======== Recorded data ========

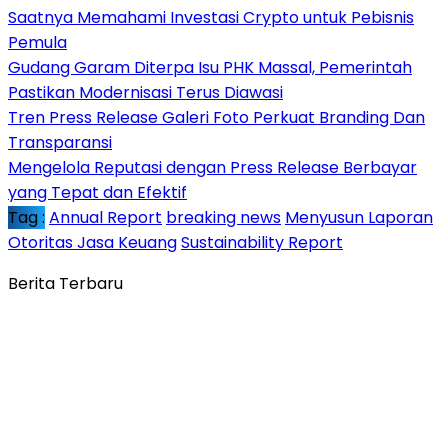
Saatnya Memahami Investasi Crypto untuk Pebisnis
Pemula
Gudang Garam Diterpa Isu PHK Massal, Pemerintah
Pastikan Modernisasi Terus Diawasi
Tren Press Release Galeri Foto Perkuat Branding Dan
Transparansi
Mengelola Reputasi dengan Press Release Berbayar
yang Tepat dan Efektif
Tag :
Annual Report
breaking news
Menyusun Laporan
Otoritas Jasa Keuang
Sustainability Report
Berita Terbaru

========
======== Recorded data ========

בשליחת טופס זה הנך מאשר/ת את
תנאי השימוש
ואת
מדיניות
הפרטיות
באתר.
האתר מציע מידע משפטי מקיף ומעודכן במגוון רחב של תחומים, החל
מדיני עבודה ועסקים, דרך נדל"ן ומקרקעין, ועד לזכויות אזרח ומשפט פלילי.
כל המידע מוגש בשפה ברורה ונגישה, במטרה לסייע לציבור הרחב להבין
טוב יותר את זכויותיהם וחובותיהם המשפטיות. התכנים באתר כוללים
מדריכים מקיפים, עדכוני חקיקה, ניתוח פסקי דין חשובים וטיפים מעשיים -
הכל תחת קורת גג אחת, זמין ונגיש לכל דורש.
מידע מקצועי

========
======== Recorded data ========

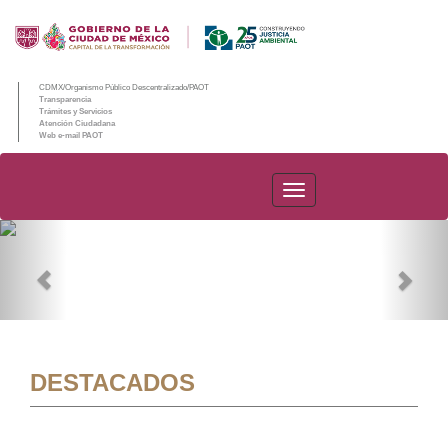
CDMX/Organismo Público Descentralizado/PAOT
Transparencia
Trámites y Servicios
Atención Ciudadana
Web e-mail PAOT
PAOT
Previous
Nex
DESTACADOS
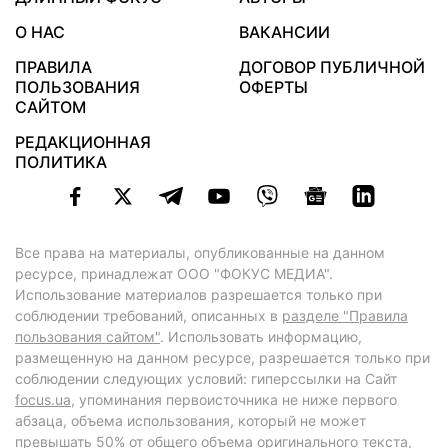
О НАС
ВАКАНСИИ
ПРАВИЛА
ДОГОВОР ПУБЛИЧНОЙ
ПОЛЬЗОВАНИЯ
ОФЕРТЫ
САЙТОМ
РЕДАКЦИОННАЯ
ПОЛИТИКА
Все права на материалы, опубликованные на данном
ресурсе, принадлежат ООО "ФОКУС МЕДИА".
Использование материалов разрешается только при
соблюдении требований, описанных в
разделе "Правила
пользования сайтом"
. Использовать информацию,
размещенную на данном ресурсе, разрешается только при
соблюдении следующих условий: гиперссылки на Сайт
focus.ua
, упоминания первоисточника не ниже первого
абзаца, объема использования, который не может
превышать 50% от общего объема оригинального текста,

========

### Task goal
Tell how many lines in the records above contain "PAOT", giving the number and no other words.

### Answer to the problem
3